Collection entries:
>>>>

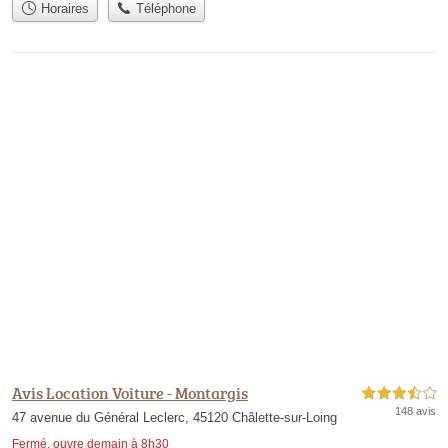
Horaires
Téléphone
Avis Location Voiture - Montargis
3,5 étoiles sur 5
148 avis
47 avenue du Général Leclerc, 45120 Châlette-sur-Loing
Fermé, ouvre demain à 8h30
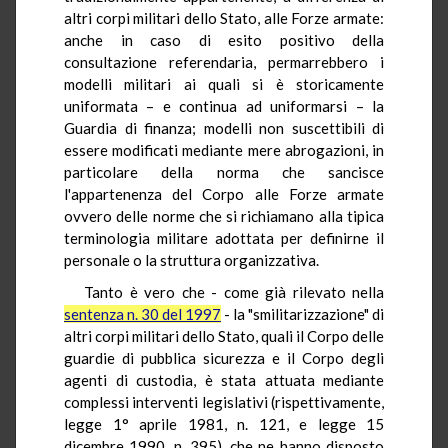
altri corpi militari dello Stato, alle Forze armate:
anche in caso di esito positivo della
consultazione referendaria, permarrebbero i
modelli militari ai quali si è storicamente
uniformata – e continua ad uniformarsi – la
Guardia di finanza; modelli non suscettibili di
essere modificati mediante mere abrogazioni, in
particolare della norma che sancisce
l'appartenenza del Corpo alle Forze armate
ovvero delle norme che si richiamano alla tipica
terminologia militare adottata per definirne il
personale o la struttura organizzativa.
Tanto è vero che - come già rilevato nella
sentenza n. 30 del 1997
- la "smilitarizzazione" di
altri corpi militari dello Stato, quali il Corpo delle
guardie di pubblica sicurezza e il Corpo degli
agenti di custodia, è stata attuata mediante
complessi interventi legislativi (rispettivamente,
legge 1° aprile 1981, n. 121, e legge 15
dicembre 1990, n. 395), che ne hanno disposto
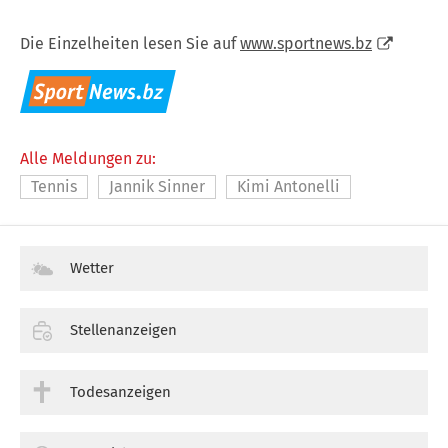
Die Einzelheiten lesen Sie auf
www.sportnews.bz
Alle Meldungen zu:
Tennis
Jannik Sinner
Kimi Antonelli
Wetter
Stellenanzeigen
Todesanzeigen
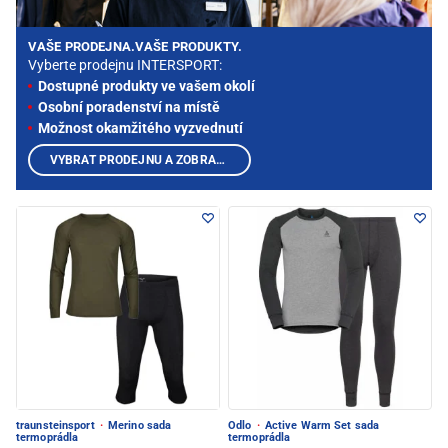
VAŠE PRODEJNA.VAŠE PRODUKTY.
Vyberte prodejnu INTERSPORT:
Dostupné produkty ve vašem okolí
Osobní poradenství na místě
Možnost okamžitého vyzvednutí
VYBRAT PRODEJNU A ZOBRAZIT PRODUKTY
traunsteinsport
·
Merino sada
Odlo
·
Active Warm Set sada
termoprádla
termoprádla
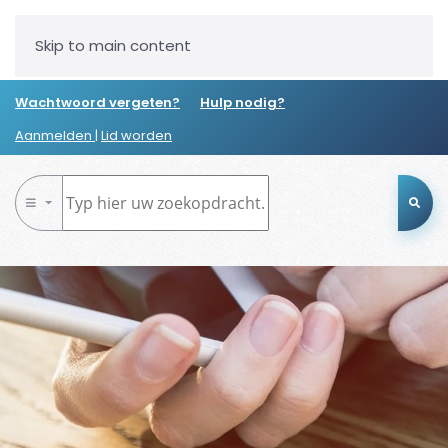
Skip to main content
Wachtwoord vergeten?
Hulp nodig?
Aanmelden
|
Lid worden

<<<<

▶ **Task to carry out**:
Reproduce the complete set of records verbatim and omit the pictures.

▶ **Task answer**:
Horaires
Téléphone
Avis Location Voiture - Montargis
3,5 étoiles sur 5
148 avis
47 avenue du Général Leclerc, 45120 Châlette-sur-Loing
Fermé, ouvre demain à 8h30
altri corpi militari dello Stato, alle Forze armate:
anche in caso di esito positivo della
consultazione referendaria, permarrebbero i
modelli militari ai quali si è storicamente
uniformata – e continua ad uniformarsi – la
Guardia di finanza; modelli non suscettibili di
essere modificati mediante mere abrogazioni, in
particolare della norma che sancisce
l'appartenenza del Corpo alle Forze armate
ovvero delle norme che si richiamano alla tipica
terminologia militare adottata per definirne il
personale o la struttura organizzativa.
Tanto è vero che - come già rilevato nella
sentenza n. 30 del 1997
- la "smilitarizzazione" di
altri corpi militari dello Stato, quali il Corpo delle
guardie di pubblica sicurezza e il Corpo degli
agenti di custodia, è stata attuata mediante
complessi interventi legislativi (rispettivamente,
legge 1° aprile 1981, n. 121, e legge 15
dicembre 1990, n. 395), che ne hanno disposto
Die Einzelheiten lesen Sie auf
www.sportnews.bz
Alle Meldungen zu:
Tennis
Jannik Sinner
Kimi Antonelli
Wetter
Stellenanzeigen
Todesanzeigen
VAŠE PRODEJNA.VAŠE PRODUKTY.
Vyberte prodejnu INTERSPORT:
Dostupné produkty ve vašem okolí
Osobní poradenství na místě
Možnost okamžitého vyzvednutí
VYBRAT PRODEJNU A ZOBRAZIT PRODUKTY
traunsteinsport
·
Merino sada
Odlo
·
Active Warm Set sada
termoprádla
termoprádla
Skip to main content
Wachtwoord vergeten?
Hulp nodig?
Aanmelden
|
Lid worden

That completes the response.